If I load the entire BBCSO orchestra on my MB Pro it’s 10.5 GB. For each instance, I purge every articulation except for the single one I am using. The stupid thing is, when you create a new instance (ie: violins 1), it automatically loads every articulation for violins 1. This is why having that purge feature is a lifesaver, and saves you a TON of resources.


----------



## yiph2

Thanks! A couple of questions: Did you buy BBCSO with the SSD? And was 10.5 GB shown on the plugin, or the overall memory (like with your DAW)

Also, how do you purge BBCSO? I don't think it shows that on the manual
Thanks!


----------



## Jeremy Spencer

No, the SSD was a rip off, I bought another 1Tb Samsung T5. That 10.5 GB is what shows in my Mac’s resource utility, and if I load up Christian’s “light” template from the SF website, it’s the same. 

Purging is easy. Inside the player, there’s a little edit button down by the articulations (a little pencil?). If you click on that, another screen opens and you can remove or add whatever you want. I usually just hit the little trash can icon and clear it out, then select the articulation from the list on the left hand side.


----------



## yiph2

Thanks! About the SSD, rip off? I just searched the model they used, on amazon its about $80 less, but Spitfire's one has free shipping (to my country it's quite expensive), and it's optimized. What do you think it's a ripoff?


----------



## Jeremy Spencer

Well, I guess it all depends on your situation. In my case, I paid $99 for a 1tb Samsung T5, so it made sense. Plus, my download speed is excellent so downloading was not a concern.


----------



## yiph2

Oh, strange, I checked on amazon and it was like $200...


----------



## Jeremy Spencer

yiph2 said:


> Oh, strange, I checked on amazon and it was like $200...

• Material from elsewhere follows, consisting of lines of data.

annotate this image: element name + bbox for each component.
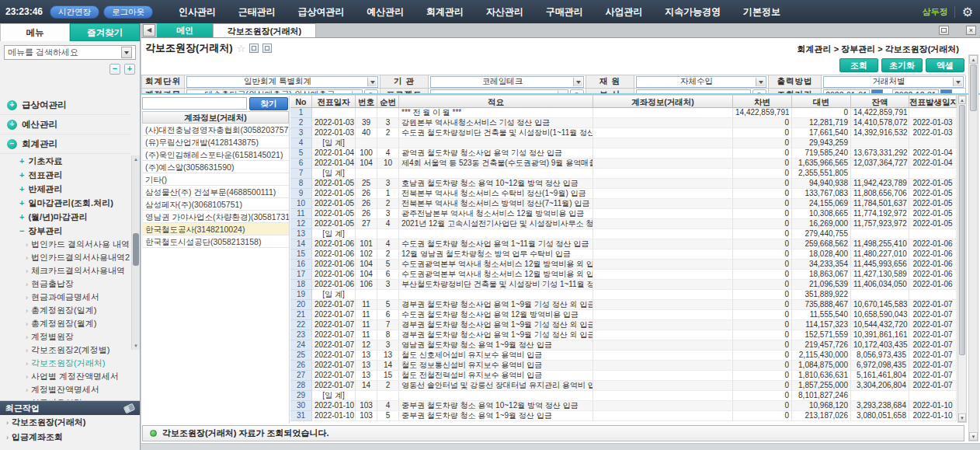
sidebar-item[interactable]: ›사업별 계정잔액명세서	[0, 370, 130, 383]
grid-row[interactable]: 29[일 계]08,101,827,246	[290, 391, 957, 401]
vendor-list-item[interactable]: 영남권 가야사업소(차량환경)(3058173178)	[142, 211, 289, 223]
vendor-list-item[interactable]: (사)대전충남경영자총협회(3058203757)	[142, 124, 289, 136]
grid-row[interactable]: 152022-01-06102212월 영남권 철도차량청소 방역 업무 수탁비…	[290, 249, 957, 260]
sidebar-item[interactable]: ›현금과예금명세서	[0, 291, 130, 304]
grid-column-header[interactable]: 대변	[792, 95, 851, 108]
sidebar-item[interactable]: +반제관리	[0, 182, 130, 196]
open-window-icon[interactable]	[249, 44, 259, 53]
grid-row[interactable]: 232022-01-07118경부권 철도차량 청소사업 용역 1~9월 기성 …	[290, 330, 957, 340]
grid-row[interactable]: 32022-01-03402수도권 철도차량정비단 건축물 및 시설장비(1~1…	[290, 128, 957, 138]
vendor-list-item[interactable]: (주)욱인김해레스포타운(6158145021)	[142, 148, 289, 161]
tab-active-document[interactable]: 각보조원장(거래처)	[213, 23, 316, 37]
sidebar-item[interactable]: −장부관리	[0, 224, 130, 238]
page-scrollbar[interactable]: ▲ ▼	[968, 54, 978, 441]
grid-row[interactable]: 7[일 계]02,355,551,805	[290, 169, 957, 179]
grid-row[interactable]: 252022-01-071313철도 신호제어설비 유지보수 용역비 입금02,…	[290, 351, 957, 361]
extend-time-button[interactable]: 시간연장	[50, 5, 99, 19]
grid-row[interactable]: 112022-01-05263광주전남본부 역사내 청소서비스 12월 방역비용…	[290, 209, 957, 219]
grid-row[interactable]: 62022-01-0410410제4회 서울역 등 523동 건축물(수도권광역…	[290, 159, 957, 169]
topbar-menu-item[interactable]: 급상여관리	[298, 5, 345, 19]
grid-column-header[interactable]: 전표일자	[312, 95, 356, 108]
scroll-down-icon[interactable]: ▼	[969, 432, 978, 441]
sidebar-item[interactable]: −회계관리	[0, 134, 130, 154]
grid-column-header[interactable]: 적요	[399, 95, 593, 108]
grid-scrollbar[interactable]: ▲ ▼	[957, 95, 967, 423]
sidebar-item[interactable]: +급상여관리	[0, 96, 130, 115]
collapse-icon[interactable]: −	[19, 226, 24, 235]
topbar-menu-item[interactable]: 사업관리	[605, 5, 642, 19]
recent-work-item[interactable]: 각보조원장(거래처)	[0, 415, 140, 430]
sidebar-item[interactable]: ›총계정원장(월계)	[0, 317, 130, 330]
topbar-menu-item[interactable]: 인사관리	[179, 5, 216, 19]
vendor-list-item[interactable]: 삼성페자(주)(3068105751)	[142, 198, 289, 211]
help-window-icon[interactable]	[262, 44, 272, 53]
sidebar-item[interactable]: +일마감관리(조회.처리)	[0, 196, 130, 210]
sidebar-item[interactable]: +기초자료	[0, 154, 130, 168]
vendor-list-item[interactable]: 삼성물산(주) 건설부문(4688500111)	[142, 186, 289, 198]
grid-row[interactable]: 82022-01-05253호남권 철도차량 청소 용역 10~12월 방역 정…	[290, 179, 957, 189]
grid-row[interactable]: 312022-01-101035중부권 철도차량 청소 용역 1~9월 정산 입…	[290, 411, 957, 421]
sidebar-item[interactable]: ›법인카드결의서사용내역2	[0, 251, 130, 264]
sidebar-item[interactable]: ›계정별잔액명세서	[0, 383, 130, 396]
scroll-down-icon[interactable]: ▼	[958, 413, 966, 422]
scrollbar-thumb[interactable]	[970, 65, 977, 111]
query-button[interactable]: 조회	[839, 58, 878, 72]
chevron-down-icon[interactable]	[756, 78, 765, 86]
sidebar-item[interactable]: ›각보조원장(거래처)	[0, 357, 130, 370]
expand-all-button[interactable]: +	[124, 64, 135, 75]
expand-icon[interactable]: +	[19, 156, 24, 166]
window-restore-icon[interactable]	[939, 26, 949, 35]
topbar-menu-item[interactable]: 기본정보	[743, 5, 780, 19]
sidebar-item[interactable]: ›체크카드결의서사용내역	[0, 264, 130, 277]
grid-row[interactable]: 142022-01-061014수도권 철도차량 청소사업 용역 1~11월 기…	[290, 239, 957, 249]
topbar-menu-item[interactable]: 지속가능경영	[665, 5, 721, 19]
grid-row[interactable]: 212022-01-07116수도권 철도차량 청소사업 용역 12월 방역비용…	[290, 310, 957, 320]
sidebar-item[interactable]: +(월/년)마감관리	[0, 210, 130, 224]
logout-button[interactable]: 로그아웃	[103, 5, 153, 19]
expand-icon[interactable]: +	[7, 100, 17, 110]
sidebar-item[interactable]: +예산관리	[0, 115, 130, 134]
grid-row[interactable]: 122022-01-052742021년 12월 고속시설전기사업단 및 시설장…	[290, 219, 957, 229]
grid-row[interactable]: 222022-01-07117경부권 철도차량 청소사업 용역 1~9월 기성 …	[290, 320, 957, 330]
vendor-search-input[interactable]	[142, 97, 247, 110]
recent-work-item[interactable]: 입금계좌조회	[0, 430, 140, 445]
favorite-star-icon[interactable]: ☆	[237, 43, 246, 54]
expand-icon[interactable]: +	[19, 184, 24, 194]
grid-row[interactable]: 172022-01-061046수도권광역본부 역사내 청소서비스 12월 방역…	[290, 270, 957, 280]
reset-button[interactable]: 초기화	[881, 58, 923, 72]
find-button[interactable]: 찾기	[249, 97, 288, 110]
sidebar-item[interactable]: ›법인카드 결의서사용 내역	[0, 238, 130, 251]
chevron-down-icon[interactable]	[121, 47, 132, 58]
scrollbar-thumb[interactable]	[959, 105, 965, 355]
grid-column-header[interactable]: 순번	[377, 95, 399, 108]
sidebar-item[interactable]: ›각보조원장2(계정별)	[0, 344, 130, 357]
sidebar-item[interactable]: +전표관리	[0, 168, 130, 182]
dropdown-field[interactable]: 거래처별	[823, 76, 964, 88]
dropdown-field[interactable]: 자체수입	[636, 76, 766, 88]
sidebar-scrollbar[interactable]: ▲ ▼	[131, 155, 140, 350]
scroll-up-icon[interactable]: ▲	[132, 155, 140, 163]
grid-row[interactable]: 102022-01-05262전북본부 역사내 청소서비스 방역비 정산(7~1…	[290, 199, 957, 209]
expand-icon[interactable]: +	[7, 120, 17, 130]
vendor-list-item[interactable]: 한국철도공사(3148210024)	[142, 223, 289, 235]
grid-column-header[interactable]: 계좌정보(거래처)	[593, 95, 733, 108]
grid-column-header[interactable]: 번호	[356, 95, 377, 108]
vendor-list-item[interactable]: 기타()	[142, 173, 289, 186]
grid-row[interactable]: 282022-01-07142영동선 솔안터널 및 강릉선 장대터널 유지관리 …	[290, 381, 957, 391]
topbar-menu-item[interactable]: 예산관리	[367, 5, 404, 19]
grid-column-header[interactable]: 차변	[733, 95, 792, 108]
grid-row[interactable]: 262022-01-071314철도 정보통신설비 유지보수 용역비 입금01,…	[290, 361, 957, 371]
vendor-list-item[interactable]: 한국철도시설공단(3058213158)	[142, 235, 289, 248]
grid-row[interactable]: 302022-01-101034중부권 철도차량 청소 용역 10~12월 방역…	[290, 401, 957, 411]
menu-search-input[interactable]: 메뉴를 검색하세요	[4, 45, 136, 60]
grid-row[interactable]: 4[일 계]029,943,259	[290, 138, 957, 148]
sidebar-item[interactable]: ›계정별원장	[0, 330, 130, 344]
chevron-down-icon[interactable]	[573, 78, 582, 86]
tab-main[interactable]: 메인	[157, 23, 213, 37]
excel-button[interactable]: 엑셀	[926, 58, 964, 72]
topbar-menu-item[interactable]: 자산관리	[486, 5, 523, 19]
collapse-icon[interactable]: −	[7, 139, 17, 149]
sidebar-item[interactable]: ›현금출납장	[0, 277, 130, 291]
grid-row[interactable]: 272022-01-071315철도 전철전력설비 유지보수 용역비 입금01,…	[290, 371, 957, 381]
tab-scroll-left-icon[interactable]: ◀	[143, 24, 155, 37]
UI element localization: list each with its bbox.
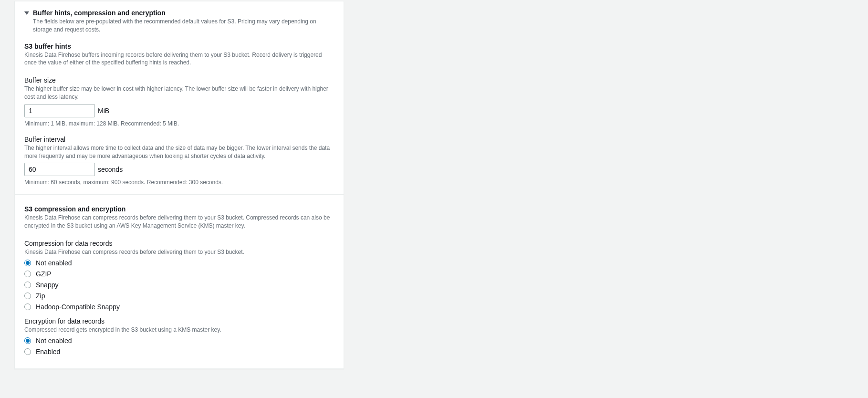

I got mine six months ago from a local store, they often have sales.


----------



## brenneisen

10:40, spiccato... flute?


----------



## yiph2

Wolfie2112 said:


> If I load the entire BBCSO orchestra on my MB Pro it’s 10.5 GB. For each instance, I purge every articulation except for the single one I am using. The stupid thing is, when you create a new instance (ie: violins 1), it automatically loads every articulation for violins 1. This is why having that purge feature is a lifesaver, and saves you a TON of resources.


I remember there was a way to make nothing load when you first open it. Not sure how tho


----------



## Jack McKenzie

brenneisen said:


> 10:40, spiccato... flute?


*Staccatissimo! Although spiccato flute might be an interesting sound!


----------



## RogiervG

ouch those brass instruments still sound horrible in higher dynamics.. time for a fix spitfire! asap...


----------



## Jett Hitt

Thanks for a great review! I think to comfortably run this library, you need 32 GB of RAM. It takes roughly 24 GB to load the whole library in Logic. I also think that it is a misnomer to say that it has a purge function because too many people are going to confuse it with the purge in Kontakt, which purges all of the samples and not just the ones that you are not using. It is semantics, but confusing nonetheless. With Kontakt, you could purge all of the samples and probably get by with a much smaller amount of RAM. I am hoping that Spitfire eventually adds the ability to completely purge the samples. In general, though, I find the Spitfire player to be great.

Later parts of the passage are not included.